§ **WHAT TO PRODUCE**:
If a line in the data below includes the string "автомобиля", please return a copy of it.

[[ INFORMATION SUPPLIED open ]]

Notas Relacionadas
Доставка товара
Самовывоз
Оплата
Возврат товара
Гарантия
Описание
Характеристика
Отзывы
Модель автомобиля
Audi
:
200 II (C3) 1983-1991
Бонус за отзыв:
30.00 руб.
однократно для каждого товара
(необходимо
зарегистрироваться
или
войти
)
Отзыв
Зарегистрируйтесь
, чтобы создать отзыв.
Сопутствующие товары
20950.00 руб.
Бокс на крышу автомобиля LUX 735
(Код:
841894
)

[[ INFORMATION SUPPLIED closed ]]

§ **TASK RESULT**:
Модель автомобиля
Бокс на крышу автомобиля LUX 735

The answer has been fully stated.